Thursday evening promises another festival of football for German fans as five Bundesliga sides seek to progress to the UEFA Cup group stage. Hertha BSC Berlin and VfB Stuttgart are in strong positions to advance as they hold first-leg leads, while Hamburger SV, 1. FSV Mainz 05 and Bayer 04 Leverkusen must score to stand any chance of joining them.
In the capital, confidence is high among Hertha supporters that their club will see off Cyprus's APOEL FC and book their place in the next round. Falko Götz's team have a 1-0 advantage from the opening game in Nicosia, though general manager Dieter Hoeness believes victory at the Olympiastadion should not be taken for granted. "We cannot afford to underestimate our opponents," he said. "A victory is a must for our club, because we want to be part of the very lucrative group stage of this competition."
Giovanni Trapattoni's Stuttgart face a trip into the unknown as they travel to Slovenia with a 2-0 cushion to play NK Domžale.
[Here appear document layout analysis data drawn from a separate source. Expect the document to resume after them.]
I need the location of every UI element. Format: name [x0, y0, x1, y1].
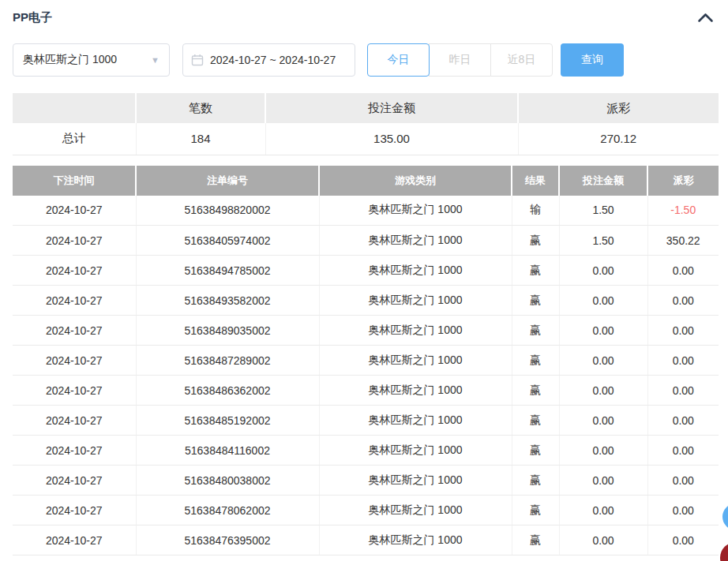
collapse-panel-button[interactable] [694, 11, 717, 24]
bet-id-cell: 51638494785002 [136, 256, 319, 286]
quick-range-group: 今日昨日近8日 [367, 43, 553, 77]
bet-time-cell: 2024-10-27 [13, 466, 136, 496]
payout-cell: 0.00 [647, 346, 719, 376]
summary-count: 184 [136, 123, 265, 155]
bet-time-cell: 2024-10-27 [13, 346, 136, 376]
bet-id-cell: 51638476395002 [136, 525, 319, 555]
panel-pp-electronics: PP电子 奥林匹斯之门 1000 ▼ 2024-10-27 ~ 2024-10-… [13, 0, 719, 555]
bets-table: 下注时间注单编号游戏类别结果投注金额派彩 2024-10-27516384988… [13, 166, 719, 556]
chevron-up-icon [697, 13, 714, 25]
bets-header-row: 下注时间注单编号游戏类别结果投注金额派彩 [13, 166, 719, 196]
bet-amount-cell: 0.00 [559, 286, 647, 316]
summary-header-cell-0 [13, 93, 136, 123]
bet-amount-cell: 0.00 [559, 406, 647, 436]
payout-cell: 0.00 [647, 316, 719, 346]
bet-amount-cell: 1.50 [559, 196, 647, 226]
game-type-cell: 奥林匹斯之门 1000 [319, 496, 512, 525]
payout-cell: 0.00 [647, 466, 719, 496]
result-cell: 赢 [512, 466, 559, 496]
bet-id-cell: 51638493582002 [136, 286, 319, 316]
summary-bet-amount: 135.00 [265, 123, 518, 155]
game-type-cell: 奥林匹斯之门 1000 [319, 226, 512, 256]
game-type-cell: 奥林匹斯之门 1000 [319, 406, 512, 436]
summary-table: 笔数投注金额派彩 总计 184 135.00 270.12 [13, 93, 719, 155]
bet-id-cell: 51638405974002 [136, 226, 319, 256]
bet-id-cell: 51638485192002 [136, 406, 319, 436]
bet-amount-cell: 0.00 [559, 496, 647, 525]
bet-time-cell: 2024-10-27 [13, 286, 136, 316]
bet-time-cell: 2024-10-27 [13, 406, 136, 436]
game-type-cell: 奥林匹斯之门 1000 [319, 286, 512, 316]
bets-header-cell-1: 注单编号 [136, 166, 319, 196]
bet-time-cell: 2024-10-27 [13, 525, 136, 555]
bets-header-cell-4: 投注金额 [559, 166, 647, 196]
result-cell: 赢 [512, 346, 559, 376]
summary-header-row: 笔数投注金额派彩 [13, 93, 719, 123]
payout-cell: 0.00 [647, 286, 719, 316]
game-type-cell: 奥林匹斯之门 1000 [319, 525, 512, 555]
table-row: 2024-10-2751638484116002奥林匹斯之门 1000赢0.00… [13, 436, 719, 466]
query-button[interactable]: 查询 [561, 43, 624, 77]
payout-cell: 0.00 [647, 406, 719, 436]
payout-cell: -1.50 [647, 196, 719, 226]
table-row: 2024-10-2751638480038002奥林匹斯之门 1000赢0.00… [13, 466, 719, 496]
floating-button-blue[interactable] [722, 503, 728, 530]
payout-cell: 0.00 [647, 256, 719, 286]
bet-time-cell: 2024-10-27 [13, 256, 136, 286]
calendar-icon [191, 54, 204, 66]
table-row: 2024-10-2751638405974002奥林匹斯之门 1000赢1.50… [13, 226, 719, 256]
result-cell: 赢 [512, 256, 559, 286]
payout-cell: 0.00 [647, 525, 719, 555]
summary-header-cell-1: 笔数 [136, 93, 265, 123]
table-row: 2024-10-2751638478062002奥林匹斯之门 1000赢0.00… [13, 496, 719, 525]
game-type-cell: 奥林匹斯之门 1000 [319, 316, 512, 346]
game-type-cell: 奥林匹斯之门 1000 [319, 196, 512, 226]
bet-time-cell: 2024-10-27 [13, 496, 136, 525]
filter-bar: 奥林匹斯之门 1000 ▼ 2024-10-27 ~ 2024-10-27 今日… [13, 43, 719, 77]
game-type-cell: 奥林匹斯之门 1000 [319, 466, 512, 496]
bet-time-cell: 2024-10-27 [13, 436, 136, 466]
floating-button-red[interactable] [720, 542, 728, 561]
bets-header-cell-5: 派彩 [647, 166, 719, 196]
result-cell: 赢 [512, 406, 559, 436]
result-cell: 赢 [512, 376, 559, 406]
bets-header-cell-3: 结果 [512, 166, 559, 196]
quick-range-button-2[interactable]: 近8日 [490, 43, 553, 77]
bet-amount-cell: 0.00 [559, 256, 647, 286]
panel-header: PP电子 [13, 0, 719, 24]
quick-range-button-0[interactable]: 今日 [367, 43, 430, 77]
bet-amount-cell: 0.00 [559, 316, 647, 346]
game-type-cell: 奥林匹斯之门 1000 [319, 436, 512, 466]
table-row: 2024-10-2751638489035002奥林匹斯之门 1000赢0.00… [13, 316, 719, 346]
bet-time-cell: 2024-10-27 [13, 196, 136, 226]
game-type-cell: 奥林匹斯之门 1000 [319, 256, 512, 286]
result-cell: 赢 [512, 226, 559, 256]
bet-id-cell: 51638487289002 [136, 346, 319, 376]
result-cell: 输 [512, 196, 559, 226]
result-cell: 赢 [512, 525, 559, 555]
game-select-value: 奥林匹斯之门 1000 [23, 53, 117, 67]
bet-id-cell: 51638484116002 [136, 436, 319, 466]
bet-time-cell: 2024-10-27 [13, 376, 136, 406]
quick-range-button-1[interactable]: 昨日 [429, 43, 491, 77]
date-range-picker[interactable]: 2024-10-27 ~ 2024-10-27 [182, 43, 355, 77]
bet-time-cell: 2024-10-27 [13, 226, 136, 256]
table-row: 2024-10-2751638476395002奥林匹斯之门 1000赢0.00… [13, 525, 719, 555]
bets-header-cell-2: 游戏类别 [319, 166, 512, 196]
payout-cell: 350.22 [647, 226, 719, 256]
page-title: PP电子 [13, 10, 52, 25]
summary-header-cell-2: 投注金额 [265, 93, 518, 123]
chevron-down-icon: ▼ [151, 56, 159, 65]
game-type-cell: 奥林匹斯之门 1000 [319, 376, 512, 406]
bet-id-cell: 51638478062002 [136, 496, 319, 525]
payout-cell: 0.00 [647, 496, 719, 525]
game-select[interactable]: 奥林匹斯之门 1000 ▼ [13, 43, 170, 77]
bet-amount-cell: 0.00 [559, 525, 647, 555]
result-cell: 赢 [512, 496, 559, 525]
bet-id-cell: 51638486362002 [136, 376, 319, 406]
bet-id-cell: 51638480038002 [136, 466, 319, 496]
bet-amount-cell: 0.00 [559, 346, 647, 376]
table-row: 2024-10-2751638486362002奥林匹斯之门 1000赢0.00… [13, 376, 719, 406]
bet-amount-cell: 0.00 [559, 466, 647, 496]
summary-total-row: 总计 184 135.00 270.12 [13, 123, 719, 155]
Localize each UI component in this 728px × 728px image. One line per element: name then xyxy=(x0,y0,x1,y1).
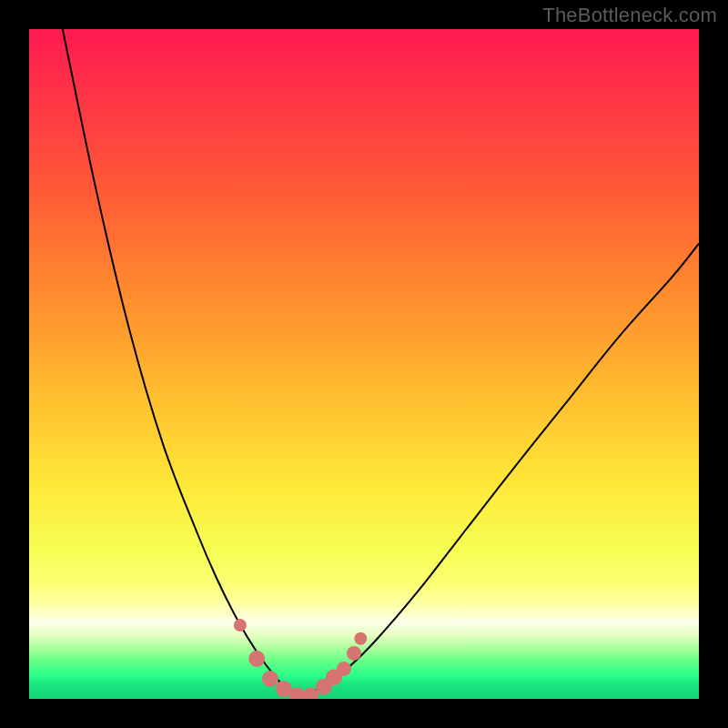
watermark-text: TheBottleneck.com xyxy=(542,4,717,27)
trough-marker-point xyxy=(354,632,367,645)
trough-marker-point xyxy=(262,671,278,687)
trough-marker-point xyxy=(347,646,361,661)
curve-layer xyxy=(29,29,699,699)
plot-area xyxy=(29,29,699,699)
trough-marker-point xyxy=(234,619,247,632)
curve-left-branch xyxy=(63,29,298,699)
trough-marker-point xyxy=(337,662,351,676)
outer-frame: TheBottleneck.com xyxy=(0,0,728,728)
curve-right-branch xyxy=(297,244,699,699)
trough-markers xyxy=(234,619,367,699)
trough-marker-point xyxy=(248,651,265,667)
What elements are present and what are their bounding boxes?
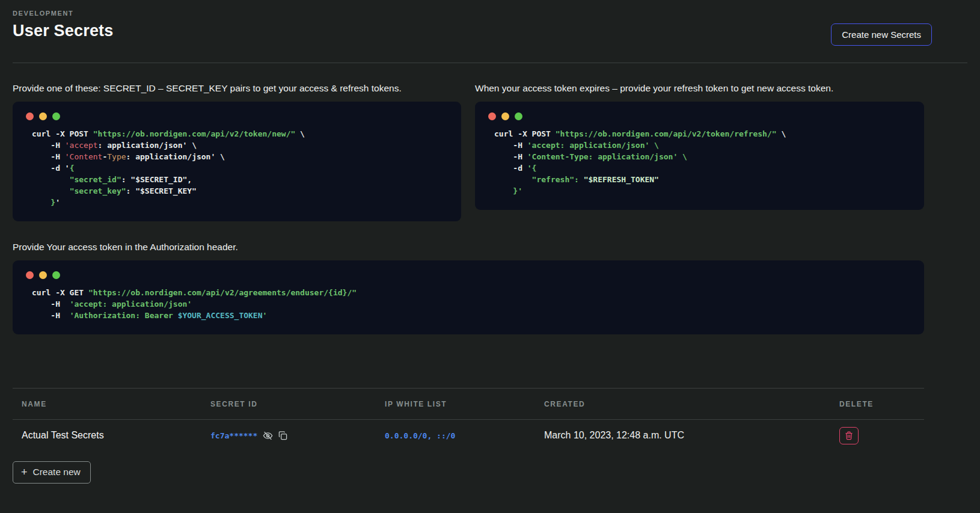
trash-icon [845,431,853,440]
traffic-yellow-icon [501,112,509,120]
created-value: March 10, 2023, 12:48 a.m. UTC [544,430,839,441]
table-row: Actual Test Secrets fc7a****** [13,420,924,451]
token-refresh-description: When your access token expires – provide… [475,83,924,94]
authorization-code: curl -X GET "https://ob.nordigen.com/api… [25,287,912,321]
traffic-red-icon [26,112,34,120]
terminal-dots [25,271,912,279]
token-new-code-card: curl -X POST "https://ob.nordigen.com/ap… [13,102,461,221]
copy-secret-button[interactable] [278,431,287,440]
traffic-red-icon [488,112,496,120]
code-sections-row: Provide one of these: SECRET_ID – SECRET… [13,83,967,221]
secret-id-value: fc7a****** [210,431,257,440]
column-header-created: CREATED [544,400,839,408]
page: DEVELOPMENT User Secrets Create new Secr… [0,0,980,484]
terminal-dots [25,112,449,120]
secrets-table: NAME SECRET ID IP WHITE LIST CREATED DEL… [13,388,924,451]
token-new-description: Provide one of these: SECRET_ID – SECRET… [13,83,461,94]
traffic-yellow-icon [39,271,47,279]
token-refresh-code: curl -X POST "https://ob.nordigen.com/ap… [487,128,912,197]
section-authorization: Provide Your access token in the Authori… [13,242,924,334]
column-header-delete: DELETE [839,400,924,408]
terminal-dots [487,112,912,120]
create-new-button[interactable]: + Create new [13,461,91,484]
traffic-green-icon [52,271,60,279]
secret-name: Actual Test Secrets [22,430,210,441]
breadcrumb-development: DEVELOPMENT [13,10,967,17]
authorization-description: Provide Your access token in the Authori… [13,242,924,253]
delete-secret-button[interactable] [839,427,859,444]
authorization-code-card: curl -X GET "https://ob.nordigen.com/api… [13,260,924,334]
column-header-name: NAME [22,400,210,408]
ip-white-list-value: 0.0.0.0/0, ::/0 [385,431,544,440]
traffic-yellow-icon [39,112,47,120]
section-token-refresh: When your access token expires – provide… [475,83,924,210]
header-divider [13,63,967,63]
create-new-secrets-button[interactable]: Create new Secrets [831,23,932,46]
plus-icon: + [21,468,28,476]
token-new-code: curl -X POST "https://ob.nordigen.com/ap… [25,128,449,208]
traffic-green-icon [515,112,522,120]
copy-icon [278,431,287,440]
create-new-label: Create new [33,467,81,478]
secret-id-cell: fc7a****** [210,431,385,441]
reveal-secret-button[interactable] [263,431,273,441]
section-token-new: Provide one of these: SECRET_ID – SECRET… [13,83,461,221]
traffic-green-icon [52,112,60,120]
page-header: DEVELOPMENT User Secrets Create new Secr… [13,10,967,63]
column-header-secret-id: SECRET ID [210,400,385,408]
page-title: User Secrets [13,22,967,40]
delete-cell [839,427,924,444]
table-header-row: NAME SECRET ID IP WHITE LIST CREATED DEL… [13,388,924,420]
column-header-ip-white-list: IP WHITE LIST [385,400,544,408]
token-refresh-code-card: curl -X POST "https://ob.nordigen.com/ap… [475,102,924,210]
traffic-red-icon [26,271,34,279]
eye-off-icon [263,431,273,441]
Only 2,500 spectators will be able to watch the match at the idyllic Športni Park, but the Italian coach is wary of the opposition. "They will be extremely motivated and will fight to the end," he said. "However, if we perform to the best of our ability we will win the game."
The most exciting tie from a German viewpoint is likely to be Mainz-Sevilla FC. In their debut European campaign, Jürgen Klopp's side surprised many by coming away from Spain with a goalless draw, and Klopp is looking for his team to continue their fine run, which began in the first qualifying round following their Fair Play entry. "We are in good shape," said Klopp. "If we win, we will set a milestone which the fans will be talking about for the next 30 years."
Hamburg also drew their first leg against FC København. However, they visit Denmark having conceded an away goal, meaning they must score at least once to have any hope of progress, although Thomas Doll's men will be brimming with confidence after inflicting FC Bayern München's first seasonal defeat at the weekend. "We are aware of the huge amount of pressure on us, especially after our victory against Bayern," said Doll. "Both sides are unbeaten this season, but one of those runs will end tonight."
Yet it is Leverkusen who face the tallest order of the German clubs. The 2001/02 UEFA Champions League finalists suffered a shock 1-0 home reverse against PFC CSKA Sofia, resulting in the departure of coach Klaus Augenthaler. Former Germany boss Rudi Völler has taken over temporarily and will attempt to turn the tie in Bulgaria. "It will be very difficult for us, but it is not impossible," he said.